E muita gente declara odiar musicais não-diegéticos justamente por isso. O incômodo surge pela suposta quebra da imersão que acontece quando o filme introduz o elemento naturalmente fantasioso de uma cena que não explica por que os personagens estão entoando tudo em melodia, ao invés de apenas conversarem, ou por que todo mundo na rua ao redor do protagonista sabe os passos de dança certos para acompanhá-lo. É esse tipo de coisa que os estúdios têm tentado esconder o máximo possível do público, embora continuem produzindo filmes que contém esses elementos.

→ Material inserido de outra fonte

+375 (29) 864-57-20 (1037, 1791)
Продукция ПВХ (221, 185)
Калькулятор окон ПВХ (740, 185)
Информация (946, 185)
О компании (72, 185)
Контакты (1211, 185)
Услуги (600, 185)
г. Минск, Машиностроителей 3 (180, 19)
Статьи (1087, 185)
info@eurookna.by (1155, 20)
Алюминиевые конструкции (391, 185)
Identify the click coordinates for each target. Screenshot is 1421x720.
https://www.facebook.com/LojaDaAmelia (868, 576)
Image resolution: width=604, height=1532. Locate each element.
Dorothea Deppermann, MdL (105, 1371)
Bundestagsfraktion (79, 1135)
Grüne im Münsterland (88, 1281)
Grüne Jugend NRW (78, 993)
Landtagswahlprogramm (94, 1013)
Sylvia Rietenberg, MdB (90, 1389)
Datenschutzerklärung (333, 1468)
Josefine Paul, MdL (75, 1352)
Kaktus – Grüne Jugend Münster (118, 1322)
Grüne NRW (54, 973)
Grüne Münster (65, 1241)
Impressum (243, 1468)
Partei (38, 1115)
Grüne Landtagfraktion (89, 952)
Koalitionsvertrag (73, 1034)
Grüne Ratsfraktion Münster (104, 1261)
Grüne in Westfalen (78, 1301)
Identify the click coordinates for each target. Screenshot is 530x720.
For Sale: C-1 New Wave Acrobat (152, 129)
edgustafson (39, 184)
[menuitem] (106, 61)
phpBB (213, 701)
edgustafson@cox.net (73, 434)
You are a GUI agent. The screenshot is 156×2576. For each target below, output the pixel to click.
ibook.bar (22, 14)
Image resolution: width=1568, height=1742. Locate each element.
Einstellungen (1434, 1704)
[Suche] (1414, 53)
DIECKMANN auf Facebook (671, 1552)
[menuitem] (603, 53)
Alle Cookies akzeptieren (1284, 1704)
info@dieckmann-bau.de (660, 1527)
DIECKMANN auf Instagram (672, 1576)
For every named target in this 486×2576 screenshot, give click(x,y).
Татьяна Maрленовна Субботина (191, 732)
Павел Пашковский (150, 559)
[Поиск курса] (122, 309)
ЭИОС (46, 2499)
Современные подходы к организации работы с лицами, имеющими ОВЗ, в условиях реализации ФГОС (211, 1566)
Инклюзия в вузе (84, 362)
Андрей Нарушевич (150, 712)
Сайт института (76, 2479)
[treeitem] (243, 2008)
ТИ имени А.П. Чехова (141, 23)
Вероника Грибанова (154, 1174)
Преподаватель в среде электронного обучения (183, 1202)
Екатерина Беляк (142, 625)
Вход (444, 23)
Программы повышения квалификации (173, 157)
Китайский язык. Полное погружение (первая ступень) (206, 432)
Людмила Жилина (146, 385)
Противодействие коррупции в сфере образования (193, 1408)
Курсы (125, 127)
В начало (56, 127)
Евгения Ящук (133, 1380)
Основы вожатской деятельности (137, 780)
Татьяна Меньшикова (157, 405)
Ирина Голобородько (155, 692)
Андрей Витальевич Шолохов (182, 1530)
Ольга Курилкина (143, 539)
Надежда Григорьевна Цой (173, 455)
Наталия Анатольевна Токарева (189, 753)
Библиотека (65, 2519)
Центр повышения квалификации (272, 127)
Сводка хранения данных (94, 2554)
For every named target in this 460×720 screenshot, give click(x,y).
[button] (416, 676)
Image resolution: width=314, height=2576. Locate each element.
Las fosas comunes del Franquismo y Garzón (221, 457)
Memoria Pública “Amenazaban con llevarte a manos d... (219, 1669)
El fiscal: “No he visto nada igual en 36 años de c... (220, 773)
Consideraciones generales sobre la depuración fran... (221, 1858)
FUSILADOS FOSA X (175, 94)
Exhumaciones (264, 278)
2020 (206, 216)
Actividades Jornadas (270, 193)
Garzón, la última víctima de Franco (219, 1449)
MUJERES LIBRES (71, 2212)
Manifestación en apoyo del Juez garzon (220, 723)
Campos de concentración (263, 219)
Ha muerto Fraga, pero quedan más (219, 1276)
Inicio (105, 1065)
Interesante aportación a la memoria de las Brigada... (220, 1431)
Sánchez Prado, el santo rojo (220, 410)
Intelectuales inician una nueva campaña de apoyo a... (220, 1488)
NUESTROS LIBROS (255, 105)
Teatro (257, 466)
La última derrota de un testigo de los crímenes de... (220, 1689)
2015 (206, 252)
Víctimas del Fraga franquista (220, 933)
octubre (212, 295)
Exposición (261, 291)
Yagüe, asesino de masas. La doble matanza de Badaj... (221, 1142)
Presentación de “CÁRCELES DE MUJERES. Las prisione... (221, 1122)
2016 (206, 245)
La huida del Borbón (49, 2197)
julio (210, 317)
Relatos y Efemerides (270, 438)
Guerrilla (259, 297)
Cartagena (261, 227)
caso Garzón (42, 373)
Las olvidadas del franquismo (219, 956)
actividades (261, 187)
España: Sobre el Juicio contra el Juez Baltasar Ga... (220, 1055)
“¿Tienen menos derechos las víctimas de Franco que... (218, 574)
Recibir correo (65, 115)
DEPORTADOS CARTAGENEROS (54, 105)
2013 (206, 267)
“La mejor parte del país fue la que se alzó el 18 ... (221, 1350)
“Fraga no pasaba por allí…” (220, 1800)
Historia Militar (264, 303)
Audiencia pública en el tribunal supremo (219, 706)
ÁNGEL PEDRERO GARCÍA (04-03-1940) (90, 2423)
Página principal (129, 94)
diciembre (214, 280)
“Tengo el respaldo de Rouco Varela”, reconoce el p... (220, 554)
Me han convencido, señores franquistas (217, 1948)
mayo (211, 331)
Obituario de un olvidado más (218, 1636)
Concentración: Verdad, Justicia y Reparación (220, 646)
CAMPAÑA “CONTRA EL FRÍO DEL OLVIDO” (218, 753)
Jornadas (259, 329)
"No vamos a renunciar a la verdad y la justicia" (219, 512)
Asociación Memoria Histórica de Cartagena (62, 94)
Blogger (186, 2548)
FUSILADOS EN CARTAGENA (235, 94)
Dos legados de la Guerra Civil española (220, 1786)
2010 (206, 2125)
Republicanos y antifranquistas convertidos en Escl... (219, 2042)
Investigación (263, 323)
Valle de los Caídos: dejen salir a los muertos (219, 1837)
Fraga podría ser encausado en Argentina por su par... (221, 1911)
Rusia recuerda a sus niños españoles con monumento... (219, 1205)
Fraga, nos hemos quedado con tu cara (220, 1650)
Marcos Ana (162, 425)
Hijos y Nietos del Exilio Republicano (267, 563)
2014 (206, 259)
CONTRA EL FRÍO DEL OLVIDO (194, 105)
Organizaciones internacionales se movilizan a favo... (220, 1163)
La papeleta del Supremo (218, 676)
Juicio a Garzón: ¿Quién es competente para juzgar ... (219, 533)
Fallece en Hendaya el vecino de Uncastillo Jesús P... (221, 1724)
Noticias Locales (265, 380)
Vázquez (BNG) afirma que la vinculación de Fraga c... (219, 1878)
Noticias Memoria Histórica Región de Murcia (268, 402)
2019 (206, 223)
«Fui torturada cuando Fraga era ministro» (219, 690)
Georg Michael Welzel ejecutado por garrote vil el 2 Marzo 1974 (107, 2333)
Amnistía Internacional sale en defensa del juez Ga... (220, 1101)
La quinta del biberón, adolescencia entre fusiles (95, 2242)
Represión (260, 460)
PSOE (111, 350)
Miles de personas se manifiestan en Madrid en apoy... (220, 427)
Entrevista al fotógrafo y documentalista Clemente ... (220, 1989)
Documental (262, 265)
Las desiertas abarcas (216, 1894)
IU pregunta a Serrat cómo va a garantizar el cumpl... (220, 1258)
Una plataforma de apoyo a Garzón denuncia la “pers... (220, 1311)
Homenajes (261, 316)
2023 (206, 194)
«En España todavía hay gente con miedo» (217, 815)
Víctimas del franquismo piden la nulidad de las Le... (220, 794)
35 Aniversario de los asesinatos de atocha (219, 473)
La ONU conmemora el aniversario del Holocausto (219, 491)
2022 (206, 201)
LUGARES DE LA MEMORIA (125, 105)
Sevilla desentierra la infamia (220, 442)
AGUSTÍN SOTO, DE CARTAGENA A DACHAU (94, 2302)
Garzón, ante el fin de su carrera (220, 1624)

O motivo, óbvio, é marketing. O chefe de distribuição da Paramount, Marc Weinstock, disse isso com todas as letras quando perguntado sobre o trailer de Meninas Malvadas: Não queríamos chegar dizendo ‘isso aqui é um musical!’, porque as pessoas tendem a tratar musicais de forma diferente. Este filme é uma comédia com música. Pode ser considerado um musical, sim, mas apela para um público maior”. É uma versão menos disfarçada do papinho furado do diretor e roteirista Todd Phillips na CinemaCon, onde disse nunca ter pensado em Coringa: Delírio a Dois como um musical, exatamente, embora a música seja um elemento essencial”.

A ginástica retórica deve ter sido adotada levando em conta também que Delírio a Dois é a continuação de um filme que se tornou absurdamente bem-sucedido, ao menos em parte, por apelar a um público masculinizado (mais do que só masculino) que foi treinado a rejeitar como besteira (até porque é feminino) o que quer que escape do “sombrio e realista”. Mas também há de se lembrar que Hollywood, e especialmente essa Hollywood contemporânea dominada por executivos de marketing que acreditam ser capazes de vender qualquer coisa à revelia da arte envolvida em seu filão, é especialista em tirar a lição errada de seus êxitos e fracassos.

Wonka não fez mais de US$ 600 milhões nas bilheterias por que ninguém sabia que o filme era um musical… ele fez mais de US$ 600 milhões porque é um musical brilhante, que banca - não, dobra! - suas apostas na fantasia, na cor, no idealismo, no encanto absolutamente irreal do cinema (e ser estrelado por Timothée Chalamet ajuda). Mas tente dizer isso para algum executivo da Warner, e você provavelmente será recebido com a versão mais entediante de uma canção de vilão convencido da Disney, onde o antagonista em questão está totalmente inconsciente do quão absolutamente ridículo ele parece a quem o assiste.

Enfim, Coringa: Delírio a Dois provavelmente será um grande sucesso comercial, e ainda é cedo demais para dizer o quanto o filme em si se apoia  no gênero musical. Mas o que não falta na história do cinema são exemplos de longas que se provam bem diferentes daqueles que os estúdios tentam vender antes de seu lançamento, e o fato é que a continuação começou mal ao se atrelar a uma das tendências mais estúpidas, e mais representativas da covardia geral que domina Hollywood, a ter surgido nos últimos anos.